Bamboozled never considers the medium’s fleeting character and how that might breed bad journalism. No matter how many bells and whistles a website boasts, if the journalism is shoddy, then the audience will go elsewhere. And recent evidence supports this assumption. According to the July Nielsen/NetRatings, newspapers run nine of the top twenty news sites. This can only be seen as a positive, as newspapers mostly use their own print content, which has to meet relatively rigorous standards. The rest of the content comes from news wires like Associated Press and Reuters. Founded in 1848 and 1851 respectively, these two wire services have strong traditions of creating reliable breaking-news reportage. Even Motavalli concedes the value of the old-school news wires. He notes, “They’re staffed by people who can churn out a quick dispatch while news is breaking, without all the preparation and sourcing required of daily newspaper journalists.” While most wire service reporters and editors would argue that their preparation and sourcing is equal to that of their daily counterparts, Motavalli’s backhand compliment illustrates how their proliferation is an important component of the online news landscape.
But then Motavalli follows up the wire services accolade by completely underestimating the intelligence of the online news audience. He writes, “In truth, most users didn’t care or even notice where the news came from; many probably assumed Yahoo! had a news department. News was no longer owned by any of the big American news companies, but by the portals.”Motavalli is mistaken, though, because the two major news wires do own the majority of the news available online. The portals merely post it or butcher it, depending on their whims.
By the end of Bamboozled, Motavalli predicts “AOL Time Warner will dominate” the new content landscape. He is correct that two of their properties rank in the top ten news sites–CNN (No. 1) and Time magazine (No. 10). But “dominate” is a stretch.

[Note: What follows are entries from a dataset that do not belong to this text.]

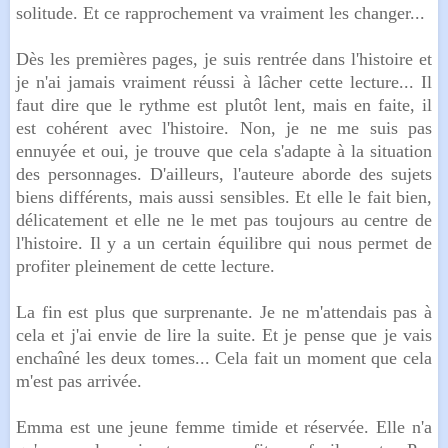
solitude. Et ce rapprochement va vraiment les changer...
Dès les premières pages, je suis rentrée dans l'histoire et
je n'ai jamais vraiment réussi à lâcher cette lecture... Il
faut dire que le rythme est plutôt lent, mais en faite, il
est cohérent avec l'histoire. Non, je ne me suis pas
ennuyée et oui, je trouve que cela s'adapte à la situation
des personnages. D'ailleurs, l'auteure aborde des sujets
biens différents, mais aussi sensibles. Et elle le fait bien,
délicatement et elle ne le met pas toujours au centre de
l'histoire. Il y a un certain équilibre qui nous permet de
profiter pleinement de cette lecture.
La fin est plus que surprenante. Je ne m'attendais pas à
cela et j'ai envie de lire la suite. Et je pense que je vais
enchaîné les deux tomes... Cela fait un moment que cela
m'est pas arrivée.
Emma est une jeune femme timide et réservée. Elle n'a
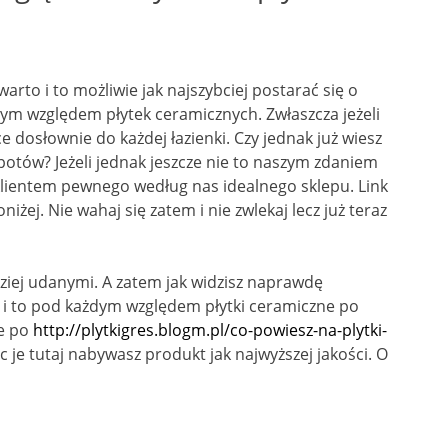
warto i to możliwie jak najszybciej postarać się o
ym względem płytek ceramicznych. Zwłaszcza jeżeli
 dosłownie do każdej łazienki. Czy jednak już wiesz
opotów? Jeżeli jednak jeszcze nie to naszym zdaniem
z klientem pewnego według nas idealnego sklepu. Link
żej. Nie wahaj się zatem i nie zwlekaj lecz już teraz
ziej udanymi. A zatem jak widzisz naprawdę
e i to pod każdym względem płytki ceramiczne po
ie po
http://plytkigres.blogm.pl/co-powiesz-na-plytki-
c je tutaj nabywasz produkt jak najwyższej jakości. O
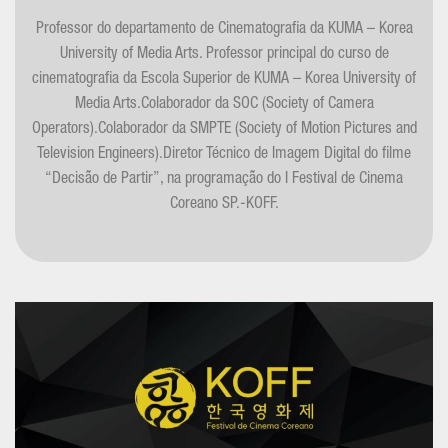
Professor do departamento de Cinematografia da KUMA – Korea
University of Media Arts. Professor principal do curso de
cinematografia da Escola Superior de KUMA – Korea University of
Media Arts.Colaborador da SOC (Society of Camera
Operators).Colaborador da SMPTE (Society of Motion Pictures and
Television Engineers).Diretor Técnico de Imagem Digital do filme
“Decisão de Partir”, na programação do I Festival de Cinema
Coreano SP.-KOFF.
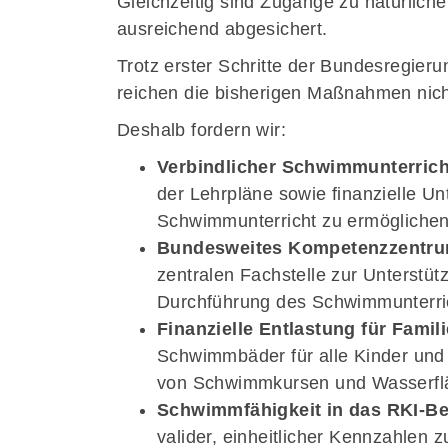
Gleichzeitig sind Zugänge zu natürlich
ausreichend abgesichert.
Trotz erster Schritte der Bundesregier
reichen die bisherigen Maßnahmen nich
Deshalb fordern wir:
Verbindlicher Schwimmunterrich
der Lehrpläne sowie finanzielle U
Schwimmunterricht zu ermöglichen
Bundesweites Kompetenzzentr
zentralen Fachstelle zur Unterstüt
Durchführung des Schwimmunterri
Finanzielle Entlastung für Famili
Schwimmbäder für alle Kinder und
von Schwimmkursen und Wasserfl
Schwimmfähigkeit in das RKI-
valider, einheitlicher Kennzahlen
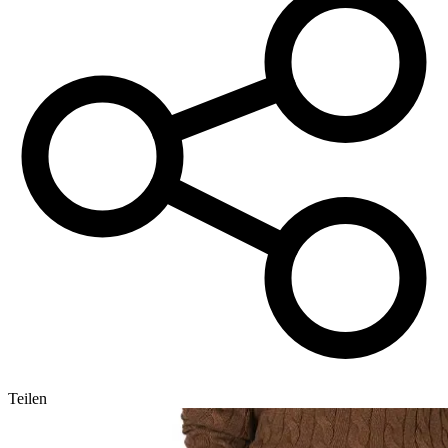
Teilen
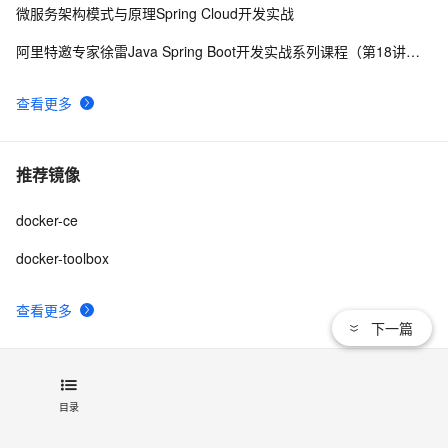
微服务架构模式与原理Spring Cloud开发实战
阿里特邀专家徐雷Java Spring Boot开发实战系列课程（第18讲）：制作Java Docker镜像与推送到DockerHub和阿里云Docker仓库
查看更多
推荐镜像
docker-ce
docker-toolbox
查看更多
下一篇
关注我们：
新浪微博
目录
联系我们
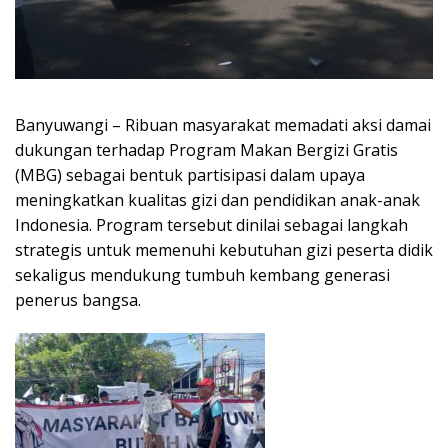
Banyuwangi – Ribuan masyarakat memadati aksi damai
dukungan terhadap Program Makan Bergizi Gratis
(MBG) sebagai bentuk partisipasi dalam upaya
meningkatkan kualitas gizi dan pendidikan anak-anak
Indonesia. Program tersebut dinilai sebagai langkah
strategis untuk memenuhi kebutuhan gizi peserta didik
sekaligus mendukung tumbuh kembang generasi
penerus bangsa.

Meanwhile, the Fox News website has fallen out of the top ten. On a recent visit, I found the same wire stories as at every other news site, but the original content included dandies such as “Junk Science” columnist Steven Milloy’s “DDT Could Thwart West Nile Virus.” Nevertheless, Motavalli might consider the current state of affairs at Fox a success. After massive layoffs in January 2001, the digital news division is now creating bad journalism at a fraction of the cost.